Сновавший то там, то тут Павлуша Левашов с белым полотенцем на рукаве подскочил к нему и на тихий вопрос Дибича, кто эти особы, ответил, что девица в пенсне — Ванда Галчинская, эмансипе, а толстушка — Мари Тузикова, её подружка. Девицы были знакомыми Вергольда по курсам стенографии, где тот некоторое время преподавал начатки химии. Дибич спросил себя, зачем стенографисткам начатки химии, но тут же и забыл об этом, заметив возле храма, почти у стены своих родичей — братьев Осоргиных, Леонида и Сергея. Андрей Данилович, понимая, что здороваться всё равно придётся, поймав взгляд Леонида, вежливо кивнул, надеясь этим и ограничиться.

В толпе не смолкали тихие сожаления и вздохи, сетования на печальную и, увы, невосполнимую утрату. «Какой молодой, боже мой, какие надежды подавал…» Но тут Дибич перестал слушать и совсем смешался, различив в толпе князя Белецкого, его супругу и племянницу. Элен, в лёгком вишнёвом пальто с пелериной и серой шляпке с вишнёвым пёрышком, казалось, сошла с картинки модного журнала. В её движениях, плавных и неторопливых, ему снова померещился ровный прибой Адриатики и колеблющиеся в лазурных венецианских волнах вершины округлых куполов, а несравненные, нежные, белые руки, на розоватых ладонях которых хиромант открыл бы тёмные сплетения потаённых чувств и неведомых порывов, заворожили.

Дибич вздохнул. Очертания её лица напоминали женские профили на рисунках Моро и в виньетках Гравело. Он видел стройную фигуру, крошечную ногу на ступенях храма. В глубине его души зашевелилось страдание: её голос и лицо дышали чрезмерным очарованием.

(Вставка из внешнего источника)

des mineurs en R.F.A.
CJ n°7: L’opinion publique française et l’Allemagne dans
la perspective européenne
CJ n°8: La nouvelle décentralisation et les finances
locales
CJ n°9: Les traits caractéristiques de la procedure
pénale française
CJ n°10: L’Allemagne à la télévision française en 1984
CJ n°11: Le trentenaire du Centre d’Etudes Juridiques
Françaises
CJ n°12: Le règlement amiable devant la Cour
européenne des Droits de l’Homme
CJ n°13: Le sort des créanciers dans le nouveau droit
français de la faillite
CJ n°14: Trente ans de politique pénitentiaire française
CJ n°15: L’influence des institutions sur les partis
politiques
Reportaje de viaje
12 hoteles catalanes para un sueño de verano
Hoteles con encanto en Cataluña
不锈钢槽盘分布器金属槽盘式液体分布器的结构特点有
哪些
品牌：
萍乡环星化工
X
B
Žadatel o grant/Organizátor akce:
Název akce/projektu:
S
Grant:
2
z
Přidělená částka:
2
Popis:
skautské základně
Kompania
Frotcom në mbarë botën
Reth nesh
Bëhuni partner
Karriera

Время от времени в ней проступало движение, которое возбудило бы в алькове любовника. Он оглянулся: ему казалось, что при взгляде на неё все мужчины должны были невольно окружить её нечистыми мечтами, фантомами возбуждённого желания. Но толпа сновала вокруг, казалось, ничего не замечая.

Дипломат поклонился, вежливо и сдержанно, Белецкому и его супруге, потом — Елене. На лбу девицы, чистом, как паросский мрамор, пролегла едва заметная складка. Елена явно вспоминала, кто он такой, но потом, склонив голову, всё же признала знакомство.

К Елене подошли ещё три девушки: бледная, со стеклянно-ртутными глазами, и две покрасивей, русоволосые, с одинаковыми серыми глазками и розовыми губками. Он вспомнил, что мельком уже видел их, когда приходил поздравить Ростоцкого. Его представили сёстрам Шевандиным: старшей Елизавете, и младшим — Анастасии и Анне. Все они посмотрели на него с небрежным любопытством.

На башне собора английские куранты отбили одиннадцать, и тут откуда-то с Моховой появилась карета, из которой вышли трое мужчин. К немалому удивлению Дибича, один из них оказался Юлианом Нальяновым, второй — его братом Валерианом, а старший из них — тоже с тяжёлыми веждами и осанкой камергера — явно был Витольдом Нальяновым: фамильное сходство всех троих проступало слишком отчётливо. Последний устремился к шатающемуся блондину со словами соболезнования, назвав его «дорогим Аркадием», за ним подошли и сыновья, тоже проговорившие короткие слова соболезнований.

Дибич отошёл в сторону и прикрыл лицо букетом, внимательно разглядывая семейство. Деветилевич, приблизившись, раскланялся с Нальяновым вежливо и даже чопорно. Левашов, удивляя Дибича, тоже был учтив и скромен. Юлиан признал знакомство с ними: наклонил голову на треть дюйма. Дибич осторожно миновал толпу и постарался оказаться ближе к храмовому входу. С катафалка сняли гроб и понесли мимо центральных ионических колонн в глубину собора. Туда же устремилась и толпа со двора. Одна из девушек, окружавших Аркадия Вергольда, надрывно и горестно всхлипнула, обвиснув на руке отца, к ней кто-то бросился с платком и нашатырной солью.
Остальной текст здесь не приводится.